This Python script extracts reads from a BAM file based on specified cell barcodes and creates separate BAM files for each barcode.
- Python 3.x
- pysam library
-
Ensure you have Python 3.x installed on your system.
-
Install the required library:
pip install pysam
Run the script from the command line with the following syntax:
python bam_barcode_extractor.py <input_bam> <barcode_file> <output_directory>
<input_bam>
: Path to the input BAM file<barcode_file>
: Path to a text file containing cell barcodes (one per line)<output_directory>
: Path to the directory where output BAM files will be saved
-
BAM File: A sorted and indexed BAM file containing aligned reads with cell barcode information in the CB tag.
-
Barcode File: A text file with one cell barcode per line. For example:
AAACCTGAGAAACCAT AAACCTGAGAAACCGC AAACCTGAGAAACCCA
The script will create a separate BAM file for each cell barcode in the specified output directory. Each BAM file will be named after its corresponding cell barcode (e.g., AAACCTGAGAAACCAT.bam
).
- The script reads the input BAM file and the barcode file.

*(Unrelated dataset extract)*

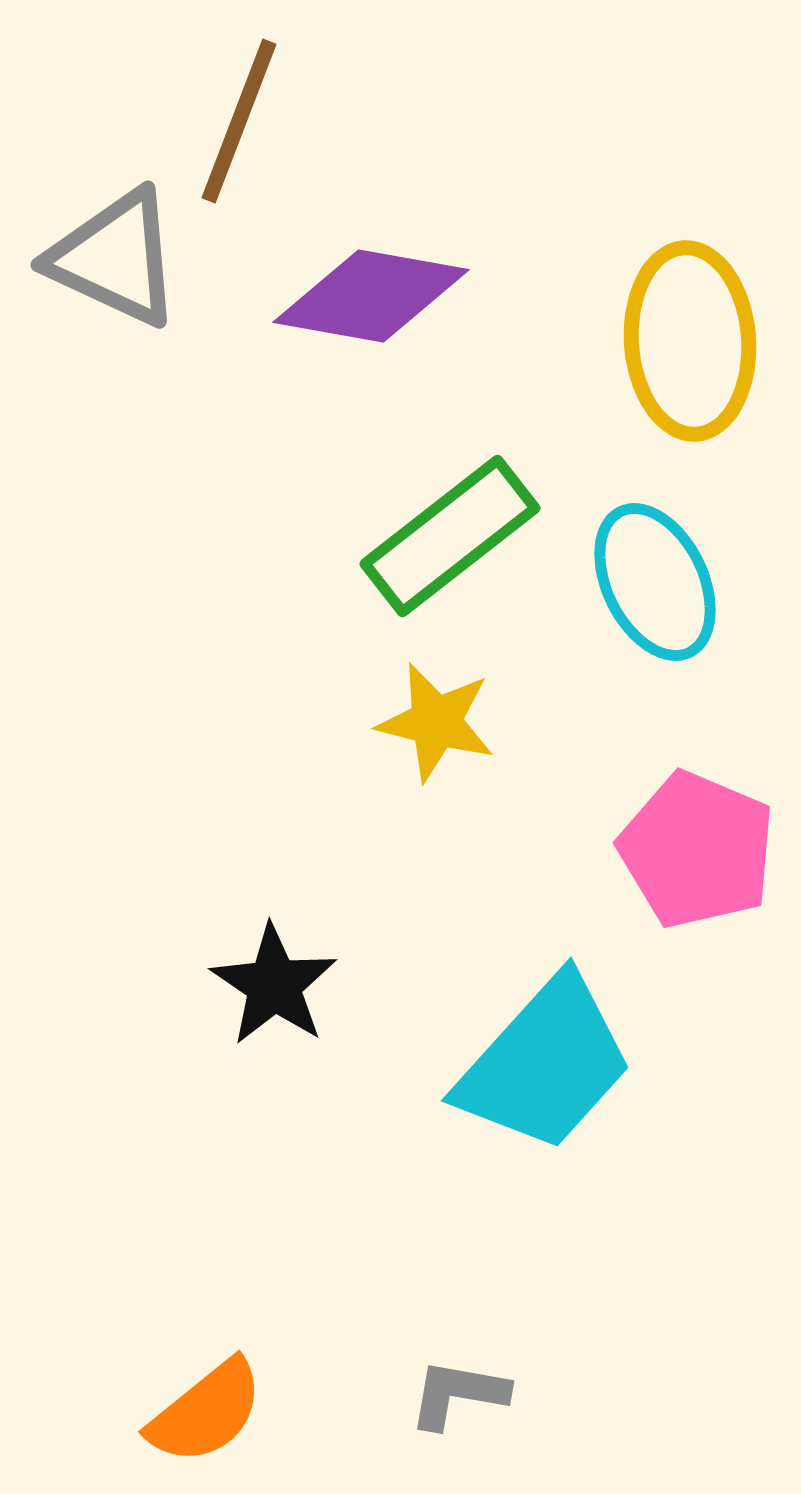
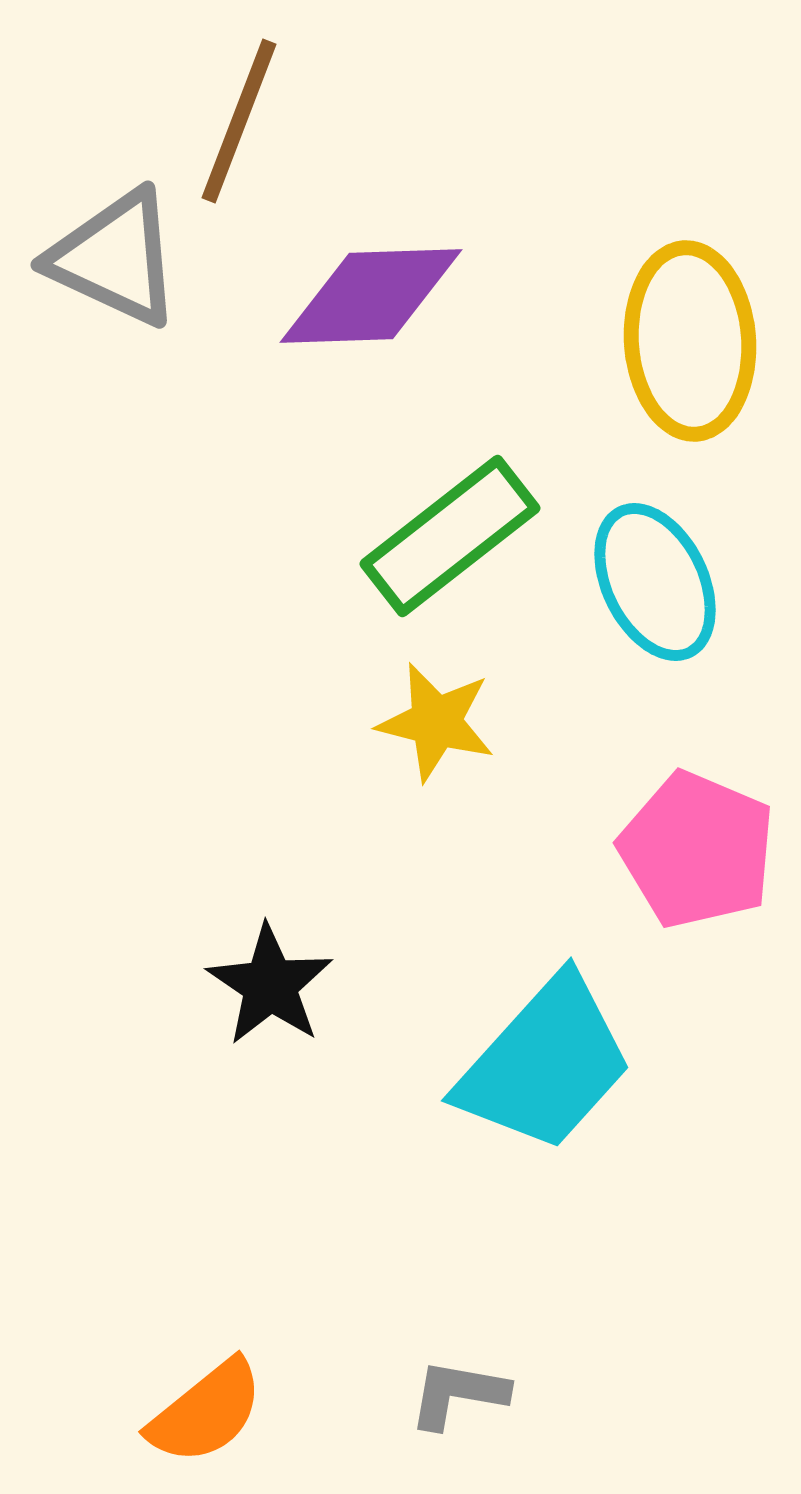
purple diamond: rotated 12 degrees counterclockwise
black star: moved 4 px left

- It creates a new BAM file for each unique barcode in the barcode file.
- It then iterates through all reads in the input BAM file.
- For each read, it checks the CB tag (cell barcode).
- If the CB tag matches one of the barcodes from the barcode file, the read is written to the corresponding output BAM file.
- Ensure that your BAM file has the CB tag for cell barcodes.
- The script assumes that the BAM file is sorted and indexed.
- Large BAM files may require significant processing time and memory.